The PlanarFigureInteractor has a method IsMousePositionAcceptableAsNewControlPoint() that it uses internally to check if the current mouse-cursor is far enogh from the existing control-points to create a new control-point. To achieve this, it calculates the distance of the cursor-position in display-coordinates to all control-points in display-coordinates.
This works fine in most cases. However, mitk::PlanarFigure has a method ApplyControlPointConstraints() that enforces a set of hard constraints that have to be met. The most basic one is that the control-points may not lie outside of the geometry.
If you have an empty planarFigure and Interactor is active and you double-click next to the actual mitkImage that is displayed, you will create invalid PlanarFigures:
- First click places the PlanarFigure and set the current render-geometry as planarFiguregeometry. As the cursor position in display-coordinates is not inside this geometry (we clicked next to the image) the coordinates are corrected to lie inside the planarFiguregeometry.

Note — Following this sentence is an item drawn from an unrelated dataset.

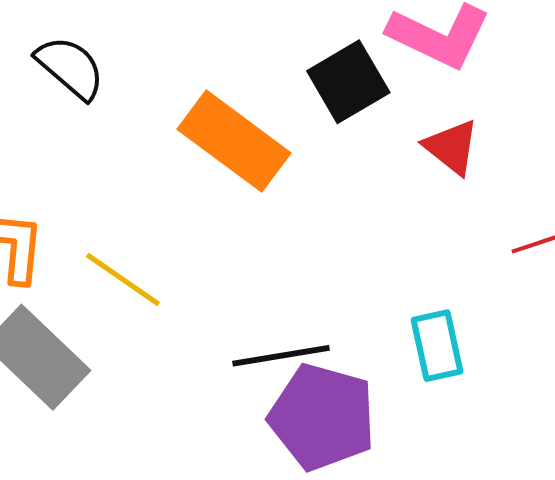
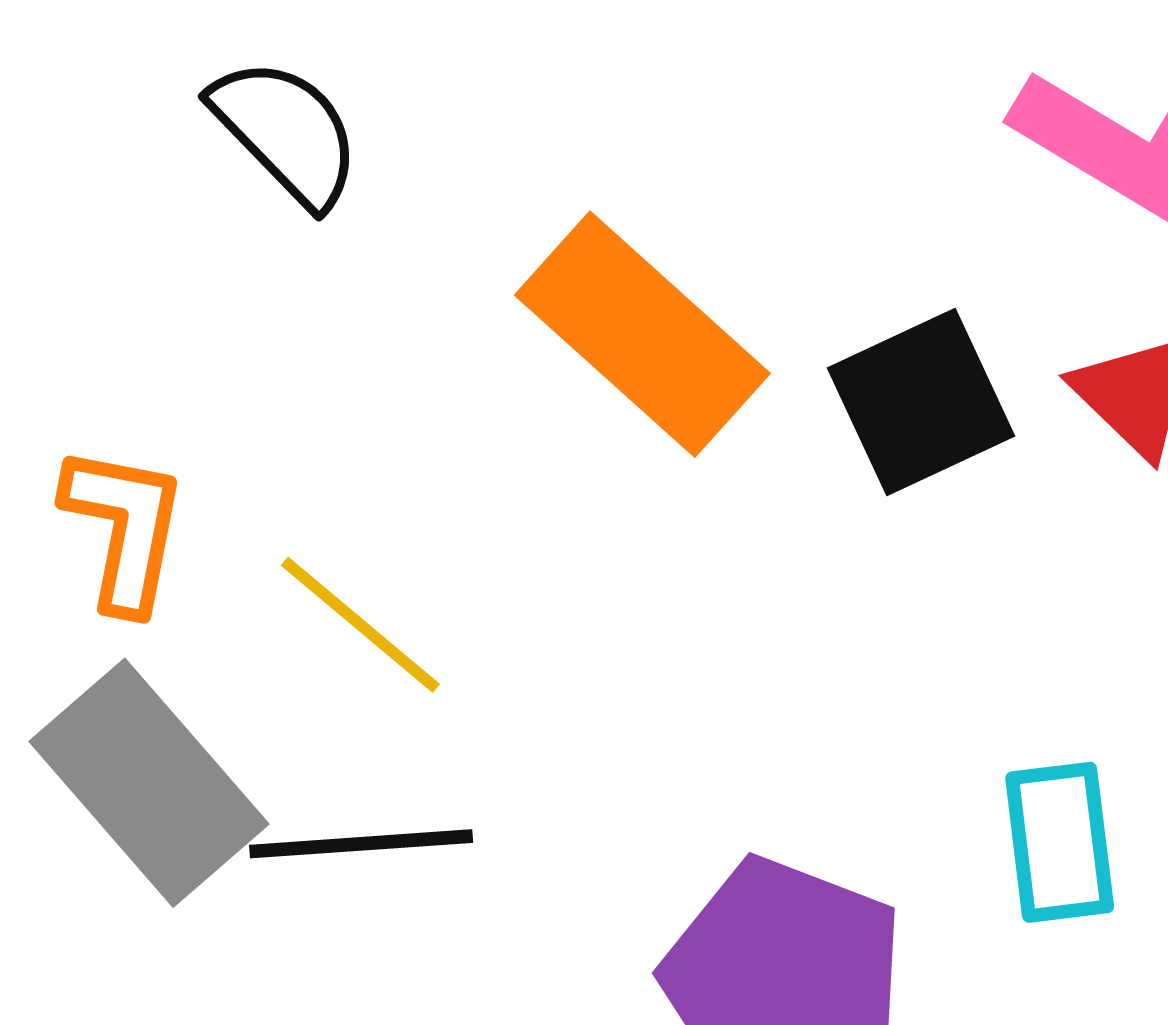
black square: (348, 82) -> (921, 402), moved
black line: (281, 356) -> (361, 844), moved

- The second click tries to add the second control-point and checks if the current cursor-position is valid. Thus the cursor-position is transformed to Display-coordinates and compared to all control-points in display-coordinates.
However, the cursor-position has not been corrected by the plnarfigure constraints yet. So the cursor-position does not equal the position of the resulting control-point.
The fix of the problem would be to apply the planarFigure constraints to the cursor-position in order to get the coordinates that would really be used by the resulting control-point.